* TASK BRIEF
Every line from the one containing "beberapa hari sebelumnya." to the end of the listing below should be transcribed exactly, and no line outside that span should appear.

* EXERCISE DATA
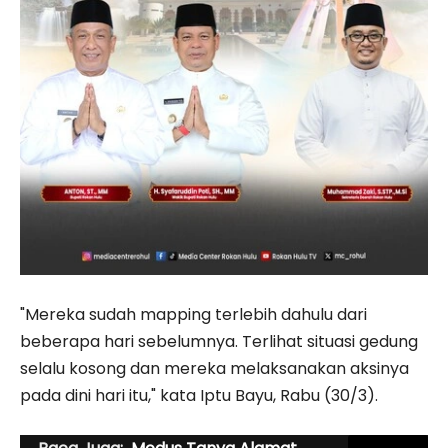
"Mereka sudah mapping terlebih dahulu dari
beberapa hari sebelumnya. Terlihat situasi gedung
selalu kosong dan mereka melaksanakan aksinya
pada dini hari itu," kata Iptu Bayu, Rabu (30/3).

* SOLUTION
beberapa hari sebelumnya. Terlihat situasi gedung
selalu kosong dan mereka melaksanakan aksinya
pada dini hari itu," kata Iptu Bayu, Rabu (30/3).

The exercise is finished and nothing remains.